Activity: Only lines holding "Notifications" are wanted; copy each of them from the records below.

Exercise data:

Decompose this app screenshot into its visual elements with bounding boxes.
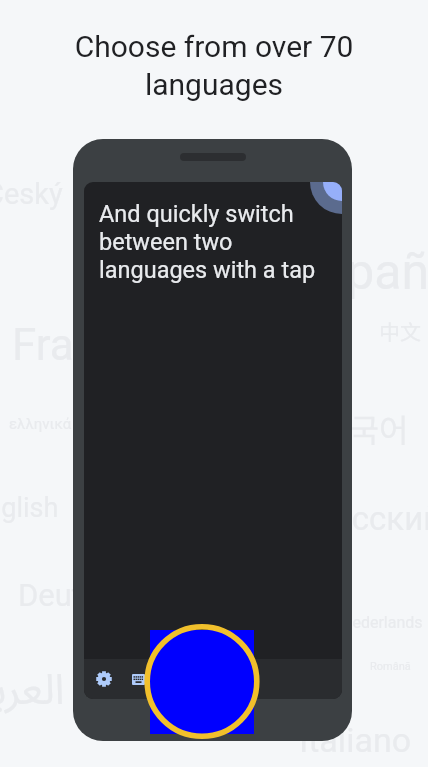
- staticText: 한국어: [320, 405, 409, 451]
- staticText: ελληνικά: [9, 415, 72, 433]
- staticText: Deutsch: [18, 577, 132, 613]
- staticText: русский: [318, 499, 428, 538]
- staticText: English: [0, 492, 59, 524]
- staticText: Český: [0, 177, 63, 211]
- staticText: العربية: [0, 646, 65, 735]
- staticText: Română: [370, 660, 411, 673]
- staticText: And quickly switch between two languages…: [99, 200, 316, 284]
- button[interactable]: Settings: [87, 659, 121, 699]
- staticText: Choose from over 70 languages: [36, 29, 392, 102]
- staticText: 中文: [379, 316, 421, 346]
- button[interactable]: Keyboard: [121, 659, 155, 699]
- staticText: Italiano: [299, 720, 412, 760]
- staticText: Español: [292, 243, 428, 302]
- staticText: Nederlands: [341, 613, 423, 632]
- staticText: Français: [12, 319, 179, 371]
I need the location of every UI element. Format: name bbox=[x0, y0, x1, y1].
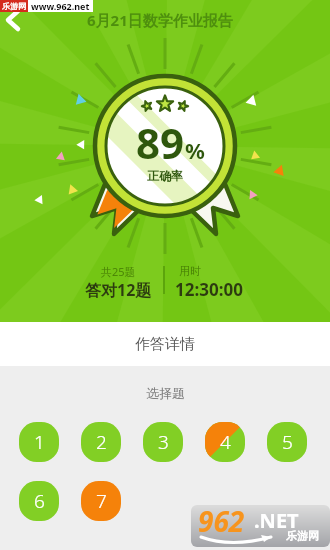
staticText: 共25题 bbox=[101, 264, 136, 279]
button[interactable]: 2 bbox=[81, 422, 121, 462]
staticText: 乐游网 bbox=[2, 1, 26, 11]
staticText: .NET bbox=[254, 507, 299, 534]
staticText: 2 bbox=[96, 429, 107, 455]
button[interactable]: 1 bbox=[19, 422, 59, 462]
staticText: 6 bbox=[34, 488, 45, 514]
staticText: 962 bbox=[198, 505, 245, 540]
staticText: 3 bbox=[158, 429, 169, 455]
staticText: 89 bbox=[136, 114, 185, 171]
staticText: 正确率 bbox=[147, 168, 183, 183]
button[interactable] bbox=[0, 4, 34, 36]
staticText: 7 bbox=[96, 488, 107, 514]
staticText: 1 bbox=[34, 429, 45, 455]
staticText: 作答详情 bbox=[135, 335, 195, 354]
staticText: 用时 bbox=[179, 264, 201, 278]
button[interactable]: 3 bbox=[143, 422, 183, 462]
staticText: 选择题 bbox=[146, 385, 185, 401]
staticText: 5 bbox=[282, 429, 293, 455]
staticText: 乐游网 bbox=[286, 529, 319, 543]
staticText: 答对12题 bbox=[85, 279, 152, 301]
staticText: 6月21日数学作业报告 bbox=[87, 10, 233, 30]
staticText: 4 bbox=[220, 429, 231, 455]
button[interactable]: 4 bbox=[205, 422, 245, 462]
button[interactable]: 6 bbox=[19, 481, 59, 521]
staticText: www.962.net bbox=[31, 0, 90, 12]
button[interactable]: 作答详情 bbox=[0, 322, 330, 366]
staticText: % bbox=[185, 135, 205, 165]
button[interactable]: 7 bbox=[81, 481, 121, 521]
staticText: 12:30:00 bbox=[175, 278, 243, 301]
button[interactable]: 5 bbox=[267, 422, 307, 462]
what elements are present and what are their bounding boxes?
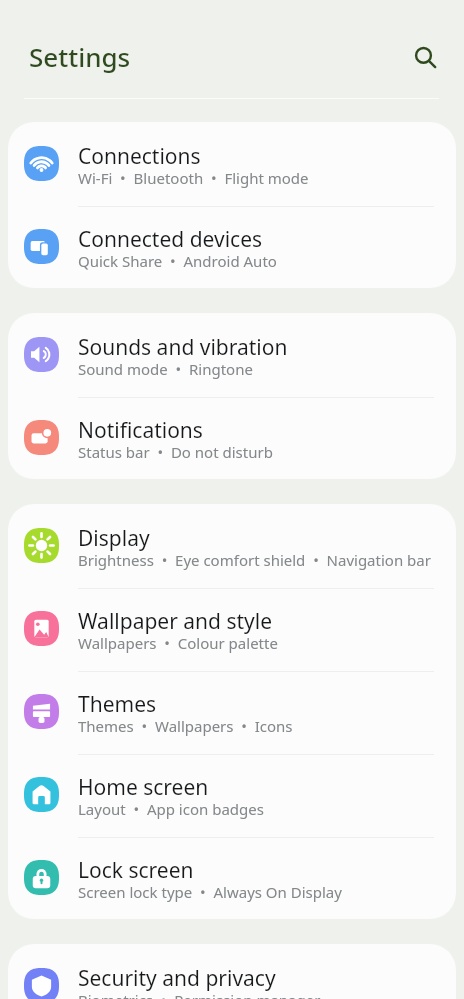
staticText: Settings (29, 39, 131, 74)
staticText: Notifications (78, 416, 203, 445)
staticText: Themes • Wallpapers • Icons (78, 716, 293, 736)
staticText: Screen lock type • Always On Display (78, 882, 342, 902)
button[interactable]: Display (8, 504, 456, 587)
button[interactable]: Notifications (8, 396, 456, 479)
button[interactable]: Connections (8, 122, 456, 205)
button[interactable]: Home screen (8, 753, 456, 836)
button[interactable]: Themes (8, 670, 456, 753)
staticText: Sound mode • Ringtone (78, 359, 253, 379)
staticText: Lock screen (78, 856, 194, 885)
button[interactable]: Connected devices (8, 205, 456, 288)
staticText: Security and privacy (78, 964, 276, 993)
staticText: Status bar • Do not disturb (78, 442, 273, 462)
staticText: Display (78, 524, 150, 553)
staticText: Wi-Fi • Bluetooth • Flight mode (78, 168, 309, 188)
staticText: Brightness • Eye comfort shield • Naviga… (78, 550, 431, 570)
button[interactable]: Wallpaper and style (8, 587, 456, 670)
staticText: Quick Share • Android Auto (78, 251, 277, 271)
staticText: Sounds and vibration (78, 333, 288, 362)
button[interactable]: Sounds and vibration (8, 313, 456, 396)
staticText: Connected devices (78, 225, 263, 254)
button[interactable]: Lock screen (8, 836, 456, 919)
staticText: Connections (78, 142, 201, 171)
staticText: Home screen (78, 773, 209, 802)
staticText: Biometrics • Permission manager (78, 990, 321, 999)
button[interactable]: Security and privacy (8, 944, 456, 999)
staticText: Themes (78, 690, 157, 719)
button[interactable]: Search (400, 31, 448, 79)
staticText: Wallpaper and style (78, 607, 273, 636)
staticText: Layout • App icon badges (78, 799, 264, 819)
staticText: Wallpapers • Colour palette (78, 633, 278, 653)
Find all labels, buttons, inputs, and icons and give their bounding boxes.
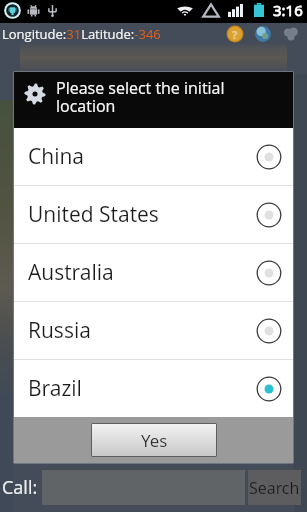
staticText: ?: [232, 27, 238, 42]
button[interactable]: Help: [226, 25, 244, 43]
staticText: Australia: [28, 258, 114, 287]
staticText: Russia: [28, 316, 91, 345]
staticText: Yes: [141, 429, 168, 452]
other: Settings: [24, 83, 46, 105]
staticText: Call:: [2, 475, 38, 500]
staticText: Search: [249, 477, 300, 499]
staticText: China: [28, 142, 85, 171]
button[interactable]: Layers: [282, 25, 300, 43]
button[interactable]: United States: [14, 186, 293, 243]
button[interactable]: Australia: [14, 244, 293, 301]
button[interactable]: Yes: [92, 424, 216, 456]
staticText: United States: [28, 200, 159, 229]
button[interactable]: China: [14, 128, 293, 185]
staticText: Brazil: [28, 374, 82, 403]
button[interactable]: Brazil: [14, 360, 293, 417]
button[interactable]: Search: [248, 470, 301, 505]
staticText: 3:16: [273, 0, 303, 20]
button[interactable]: Globe: [254, 25, 272, 43]
staticText: Longitude:31Latitude:-346: [2, 25, 161, 43]
button[interactable]: Russia: [14, 302, 293, 359]
staticText: Please select the initial location: [56, 77, 228, 117]
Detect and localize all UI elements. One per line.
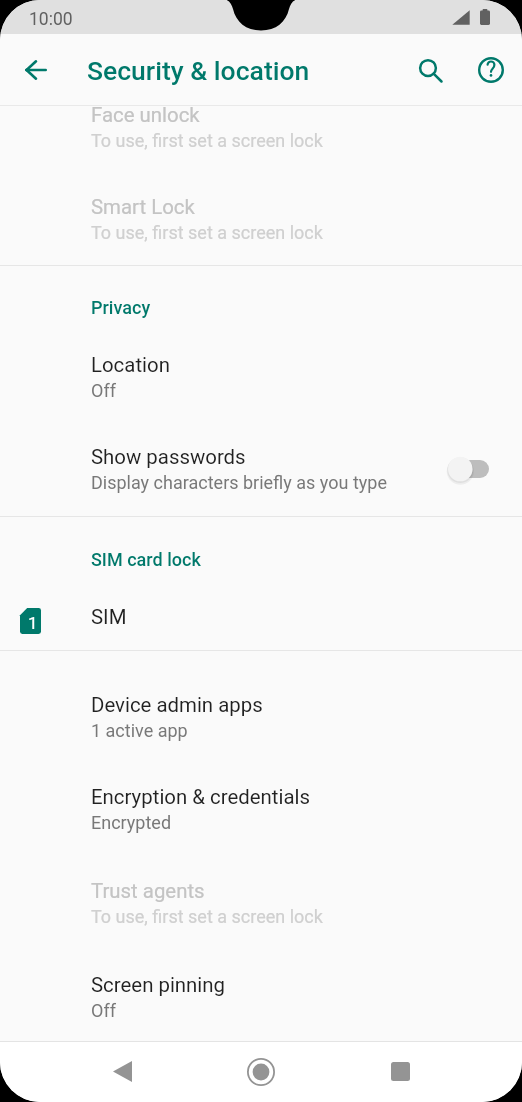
button[interactable]: Recent apps — [369, 1041, 431, 1102]
staticText: To use, first set a screen lock — [91, 222, 323, 243]
staticText: Smart Lock — [91, 195, 195, 219]
button[interactable]: Back — [91, 1041, 153, 1102]
staticText: Display characters briefly as you type — [91, 472, 387, 493]
button[interactable]: Face unlock — [0, 103, 522, 175]
button[interactable]: Smart Lock — [0, 175, 522, 265]
staticText: 10:00 — [29, 9, 73, 30]
staticText: Security & location — [87, 55, 310, 86]
button[interactable]: Home — [230, 1041, 292, 1102]
staticText: 1 active app — [91, 720, 188, 741]
staticText: Trust agents — [91, 879, 205, 903]
staticText: Location — [91, 353, 170, 377]
button[interactable]: Help — [462, 41, 520, 99]
staticText: Off — [91, 1000, 116, 1021]
staticText: Off — [91, 380, 116, 401]
staticText: To use, first set a screen lock — [91, 130, 323, 151]
button[interactable]: Encryption & credentials — [0, 763, 522, 856]
button[interactable]: Search — [401, 41, 459, 99]
button[interactable]: Location — [0, 318, 522, 420]
staticText: Privacy — [91, 297, 151, 318]
staticText: Encryption & credentials — [91, 785, 311, 809]
staticText: Device admin apps — [91, 693, 263, 717]
button[interactable]: Screen pinning — [0, 950, 522, 1044]
staticText: Encrypted — [91, 812, 172, 833]
staticText: Screen pinning — [91, 973, 226, 997]
button[interactable]: Show passwords — [448, 454, 489, 484]
button[interactable]: Trust agents — [0, 856, 522, 950]
staticText: SIM card lock — [91, 549, 201, 570]
button[interactable]: Back — [0, 34, 72, 106]
staticText: To use, first set a screen lock — [91, 906, 323, 927]
staticText: Show passwords — [91, 445, 246, 469]
button[interactable]: Show passwords — [0, 420, 522, 516]
staticText: SIM — [91, 605, 127, 629]
button[interactable]: Device admin apps — [0, 651, 522, 763]
staticText: 1 — [28, 613, 38, 633]
button[interactable]: 1 — [0, 570, 522, 650]
staticText: Face unlock — [91, 103, 200, 127]
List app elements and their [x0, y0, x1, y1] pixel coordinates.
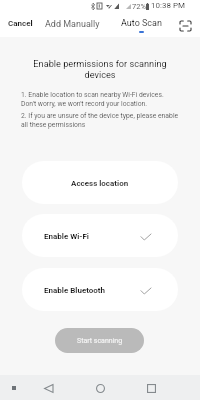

Solution below:
staticText: Notifications (78, 416, 203, 445)
button[interactable]: Notifications (8, 396, 456, 479)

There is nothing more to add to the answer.